Statistical Analysis
- Utilized weighted Poisson regressions to analyze cost-related nonadherence and self-reported health outcomes.
- Focused on the influence of drug insurance status on the relationship between food insecurity and nonadherence.
Results of the Study
- The analysis comprised 11,172 adults, with 930 (8.3%) of participants reporting cost-related nonadherence.
- Notably, 10.5% of adherents faced food insecurity versus 47.9% of nonadherents. This shows a marked increase in cost-related nonadherence with higher levels of food insecurity:
- Food secure: 4.9%
- Marginally food insecure: 13.2%
- Moderately food insecure: 29.4%
- Severely food insecure: 47.1%
Half of the nonadherents reported an inability to afford medications for chronic conditions, with approximately 42.7% feeling their health had worsened because of this nonadherence.
Adjusted Prevalence Ratios
Prevalence ratios highlight the correlation between severity of food insecurity and medication nonadherence. The following ratios were established:
- Marginally food insecure: 1.82 times higher
- Moderately food insecure: 3.83 times higher
- Severely food insecure: 5.05 times higher
Gender and Demographic Characteristics
Non-adherents were more likely to be female, younger, renters, and from lower-income households compared to adherents.
Limitations of the Study
- The cross-sectional nature of the survey does not allow for establishing causality.
- Potential response biases from self-reporting could lead to underestimation of the prevalence of issues like cost-related nonadherence and food insecurity.

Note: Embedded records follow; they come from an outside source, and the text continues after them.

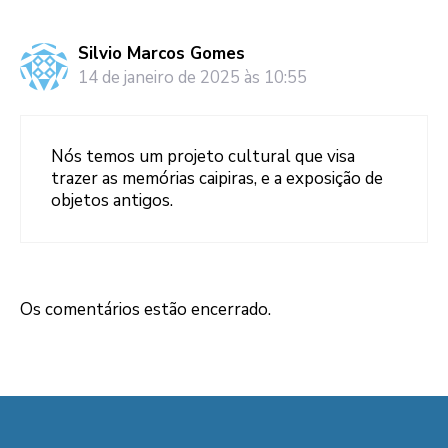
Silvio Marcos Gomes
14 de janeiro de 2025 às 10:55
Nós temos um projeto cultural que visa
trazer as memórias caipiras, e a exposição de
objetos antigos.
Os comentários estão encerrado.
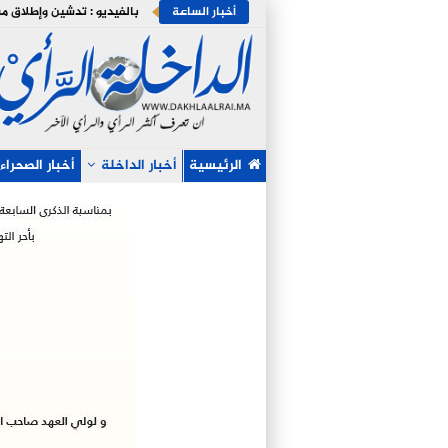
أخبار الساعة
الرئيسية
أخبار الداخلة
أخبار الصحراء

- The study results do not include data from certain provinces and territories impacting generalizability.
Conclusions and Implications
The study concludes that there is a strong positive correlation between food insecurity and cost-related medication nonadherence among Canadian adults. The results suggest a need for policy interventions that enhance disposable income and reduce drug costs:
- Universal Prescription Coverage: The call for a national pharmacare program could address medication access issues.
- Flexible Insurance Structures: Based on severity of need, policies should consider greater cost-reduction strategies for those experiencing serious food insecurity.
Future Research Directions
Further research is warranted to explore how different types of medications affect cost-related adherence among food insecure populations, and studies examining the influence of policies that enhance access to food and medication concurrently.
References
Includes references to various studies analyzing food insecurity, healthcare impacts, and social policies relevant to the findings and discussions of the current study.